*** Block opens ***
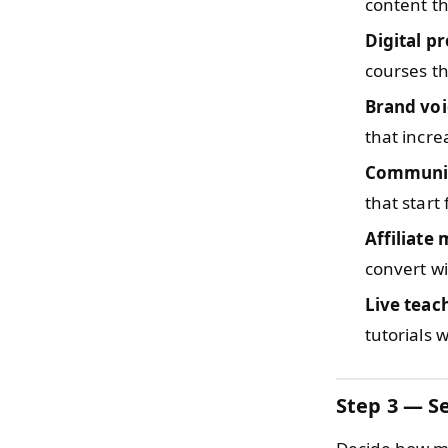
content th
Digital p
courses th
Brand voi
that incre
Communit
that start
Affiliate
convert wi
Live teac
tutorials 
Step 3 — Se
*** Block closes ***
Exercise brief: Would you print all of the entries exactly, omitting any image?

Exercise response:
content th
Digital p
courses th
Brand voi
that incre
Communit
that start
Affiliate
convert wi
Live teac
tutorials 
Step 3 — Se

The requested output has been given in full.